Dinner conversation, of course, began with the latest updates on Arif. Soon, we heard from other quarters. Honnah spoke about work and her band. Steve regaled us with tales of the animals at home. Joe talked about the people at work and their interactions. We also reminisced about Steve’s incomparable birth.

After Joe’s father received a cancer diagnosis, we moved to Mobile, Alabama – a two hour drive from where Dad lived.
We arrived the beginning of March, 1988, three months before Steve’s birth. The company put us up in an apartment, while we looked for a house.
Soon after we arrived in Mobile, it snowed for the first time in decades.
Our apartment overlooked the playground. When Joe arrived home from work each day, the two kids petitioned for some time to use it.
Once on the playground, Joe found himself surrounded by the other kids playing there. He pushed swings, sang songs, and told stories to entertain the crowd. Meanwhile, I fixed dinner uninterrupted.
During the next month, we settled on a house to purchase, after looking at many. The kids fell in love with one house because the yard was covered with early spring foliage, especially featuring dewberries.
“Let’s get the Dewberry house!” we heard for days. Indeed, it became everyone’s first choice, for a variety of reasons.
At the same time, we hunted down the resources we needed to support our lifestyle. Since we chose to birth our babies at home on our waterbed, we needed a midwife. Because of the shortness of time until the anticipated birth, we settled on the first one we found: Renata.
We met with Renata every three weeks for a couple of months.
Just three weeks before the due date, Renata excitedly announced that she signed up for midwife training in Texas. She planned to be gone for two months for this training. We prepared ourselves for the possibility that she might not be available when the time came. It turned out, she returned to Mobile just two weeks later.
We met with her again when she returned and discussed plans for the upcoming Day. Honnah was born in two and a half hours, so we suspected that time would be short. Renata changed her phone number upon her return, so we made sure to make note of it.
Through the following week, contractions came and went.
Saturday morning, the day before Father’s Day, arrived. My day started with a beautiful dream:
As I lay in my bed, I sensed a warm, calm presence. I opened my dream-eyes to see a beautiful young woman, surrounded by light. She wore a pale blue tunic with a rose colored belt, above her obviously pregnant belly.
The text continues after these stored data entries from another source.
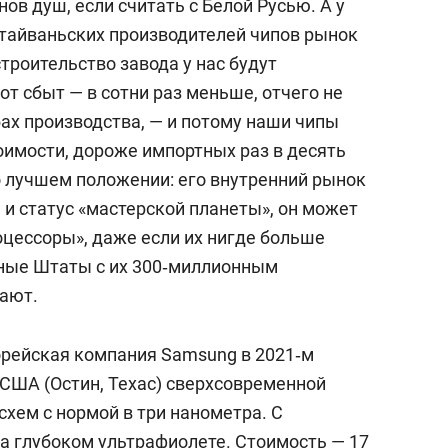
ов душ, если считать с Белой Русью. А у
тайваньских производителей чипов рынок
строительство завода у нас будут
от сбыт — в сотни раз меньше, отчего не
ах производства, — и потому наши чипы
оимости, дороже импортных раз в десять
о лучшем положении: его внутренний рынок
и статус «мастерской планеты», он может
оцессоры», даже если их нигде больше
нные Штаты с их 300‑миллионным
ают.
рейская компания Samsung в 2021‑м
 США (Остин, Техас) сверхсовременной
хем с нормой в три нанометра. С
 глубоком ультрафиолете. Стоимость — 17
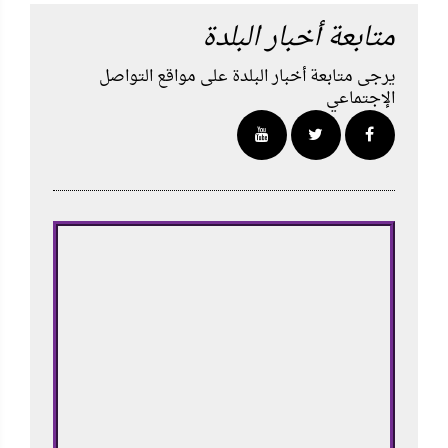
متابعة أخبار البلدة
يرجى متابعة أخبار البلدة على مواقع التواصل
الإجتماعي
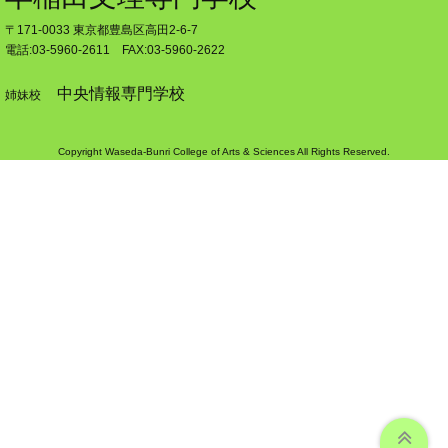
〒171-0033 東京都豊島区高田2-6-7
電話:03-5960-2611 FAX:03-5960-2622
中央情報専門学校
姉妹校
Copyright Waseda-Bunri College of Arts & Sciences All Rights Reserved.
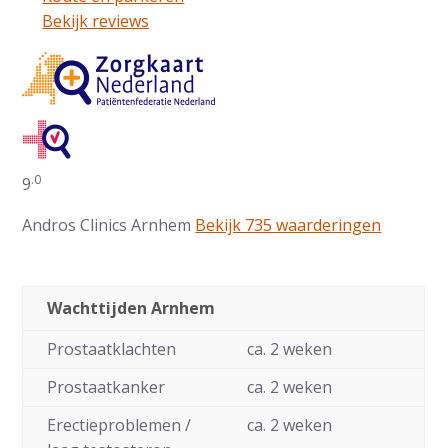
Bekijk reviews
.0
Gemiddelde waarderingen op ZorgkaartNederland:
9
Andros Clinics Arnhem
Bekijk 735 waarderingen
Wachttijden Arnhem
Prostaatklachten
ca. 2 weken
Prostaatkanker
ca. 2 weken
Erectieproblemen /
ca. 2 weken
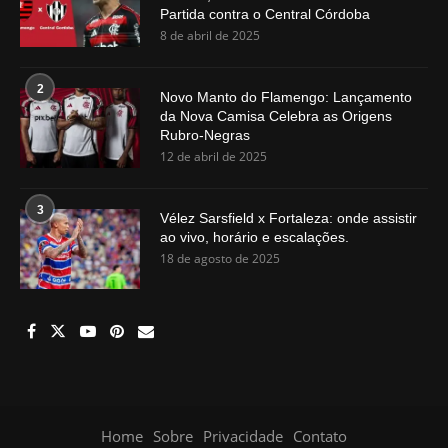
Partida contra o Central Córdoba
8 de abril de 2025
2
Novo Manto do Flamengo: Lançamento
da Nova Camisa Celebra as Origens
Rubro-Negras
12 de abril de 2025
3
Vélez Sarsfield x Fortaleza: onde assistir
ao vivo, horário e escalações.
18 de agosto de 2025
Home
Sobre
Privacidade
Contato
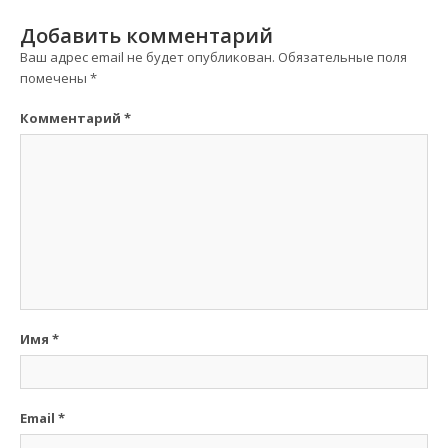
Добавить комментарий
Ваш адрес email не будет опубликован.
Обязательные поля
помечены
*
Комментарий
*
Имя
*
Email
*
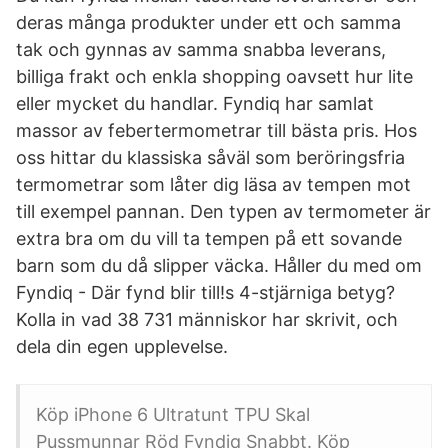
deras många produkter under ett och samma
tak och gynnas av samma snabba leverans,
billiga frakt och enkla shopping oavsett hur lite
eller mycket du handlar. Fyndiq har samlat
massor av febertermometrar till bästa pris. Hos
oss hittar du klassiska såväl som beröringsfria
termometrar som låter dig läsa av tempen mot
till exempel pannan. Den typen av termometer är
extra bra om du vill ta tempen på ett sovande
barn som du då slipper väcka. Håller du med om
Fyndiq - Där fynd blir till!s 4-stjärniga betyg?
Kolla in vad 38 731 människor har skrivit, och
dela din egen upplevelse.
Köp iPhone 6 Ultratunt TPU Skal
Pussmunnar Röd Fyndiq Snabbt. Köp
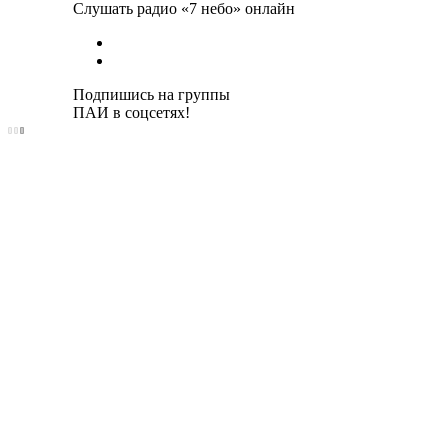
Слушать радио «7 небо» онлайн
Подпишись на группы
ПАИ в соцсетях!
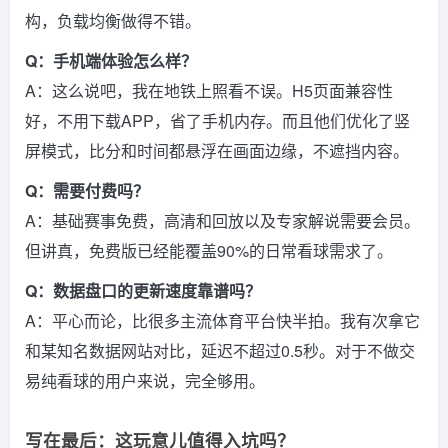
构，负载均衡做得不错。
Q：手机端体验怎么样？
A：这么说吧，我在地铁上照看不误。H5页面兼容性
好，不用下载APP，省了手机内存。而且他们优化了竖
屏模式，比分和时间都悬浮在画面边缘，不遮挡内容。
Q：需要付费吗？
A：基础赛事免费，高清和回放以及专家解说需要会员。
但讲真，免费版已经能覆盖90%的日常看球需求了。
Q：数据盘口的更新速度靠谱吗？
A：平心而论，比很多主流体育平台快半拍。我有次拿它
和某知名数据网站对比，延迟不超过0.5秒。对于不做交
易纯看球的用户来说，完全够用。
写在最后：这玩意儿值得入坑吗？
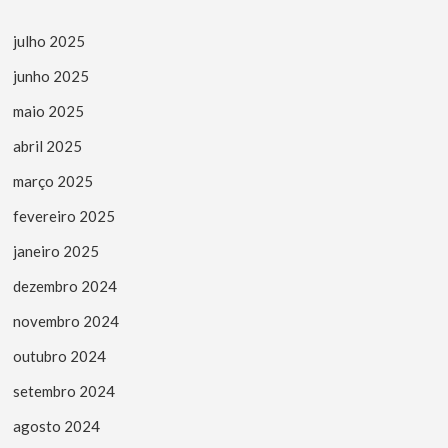
julho 2025
junho 2025
maio 2025
abril 2025
março 2025
fevereiro 2025
janeiro 2025
dezembro 2024
novembro 2024
outubro 2024
setembro 2024
agosto 2024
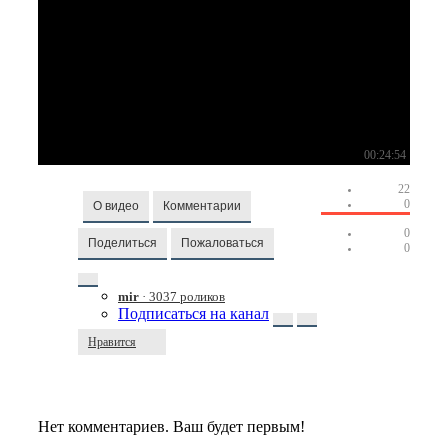
00:24:54
22
0
О видео
Комментарии
0
Поделиться
Пожаловаться
0
mir
· 3037 роликов
Подписаться на канал
Нравится
Нет комментариев. Ваш будет первым!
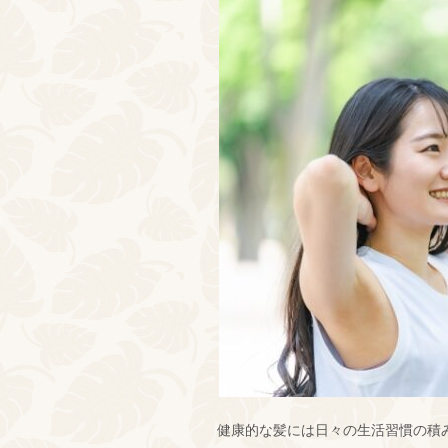
健康的な髪には日々の生活習慣の積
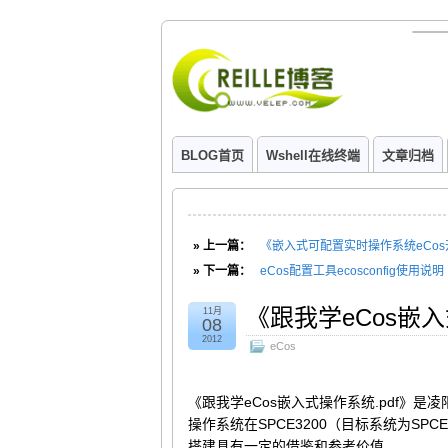
BLOG首页
Wshell在线终端
文章归档
» 上一篇：
《嵌入式可配置实时操作系统eCos
» 下一篇：
eCos配置工具ecosconfig使用说明
《跟我学eCos嵌入
11月
08
2012
eCos
《跟我学eCos嵌入式操作系统.pdf》是凌
操作系统在SPCE3200（目标系统为SP
搭建具有一定的借鉴和参考价值。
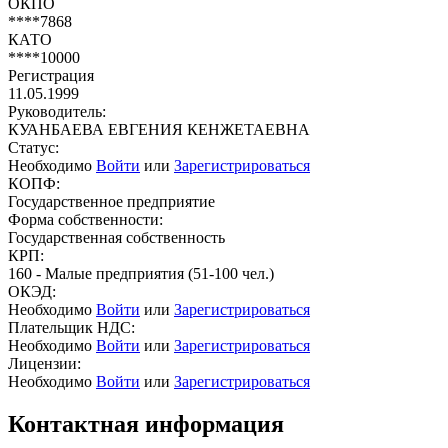
ОКПО
****7868
КАТО
****10000
Регистрация
11.05.1999
Руководитель:
КУАНБАЕВА ЕВГЕНИЯ КЕНЖЕТАЕВНА
Статус:
Необходимо
Войти
или
Зарегистрироваться
КОПФ:
Государственное предприятие
Форма собственности:
Государственная собственность
КРП:
160 - Малые предприятия (51-100 чел.)
ОКЭД:
Необходимо
Войти
или
Зарегистрироваться
Плательщик НДС:
Необходимо
Войти
или
Зарегистрироваться
Лицензии:
Необходимо
Войти
или
Зарегистрироваться
Контактная информация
She said nothing, but smiled at me and nodded. I felt we received a visit from the Blessed Virgin Mary, leaving me with a sense of peace. This apparently was a very special child, with divine patronage.
After arising and fixing breakfast for the littles, I called Renata:
“I have a feeling something may happen today.” I told her. “Not right away, but soon. We planned to run errands. I will call you when we get home to give an update.”
“Make sure that you take it easy and sit down whenever you feel like it. Don’t push yourself.” Renata replied. “Call me as soon as something happens.”
Off we went to get groceries. We stopped for lunch at our favorite buffet.
Arriving home in the late afternoon, I lay down for a nap while the rest sat down to watch Star Trek.
When I took a bathroom break, I realized that the amniotic sac hung quite low. So I called to Joe to get Renata on the phone. He also called a friend we met recently so she could come and help with the youngsters.
Lo, and behold, Renata’s youngsters told us she went out house hunting. They did not know where she might be or how to get in touch with her.
It looked like we were indeed on our own.
As I labored on the bed, the two other children snuggled up. Arif stroked my hair, while Honnah held my hand and lay her head on my shoulder. Joe set up to take pictures.
After a bit, our friend came by. She took the kiddos into the living room to read some stories and play games.
At that point, Renata finally arrived. Joe handed her the camera and came to my side for support. Before long, we welcomed our new baby *boy*.
What a surprise! For some reason, we picked the name Michaela for the new family member without considering a boy’s name. Now, it was time to regroup and pick an appropriate name.
It was not hard. We both admired our youngest brothers, so the boy took their names: Steven for my brother and Scot (with one ‘t’) for Joe’s.
Once everything was cleaned up, we sent for the older siblings. They scrambled up on the bed, expressing their delight. Each took a turn holding their new brother and kissing him over and over.
Soon, they tucked him in next to Papa as he read bedtime stories. As the years went by, each child wanted his or her own story. We teased Joe about how tall he got - he was a three story Papa.
The boy found himself cherished by all. He had charisma, even from his earliest years. Strangers stopped us wherever we went, declaring what a darling child they saw.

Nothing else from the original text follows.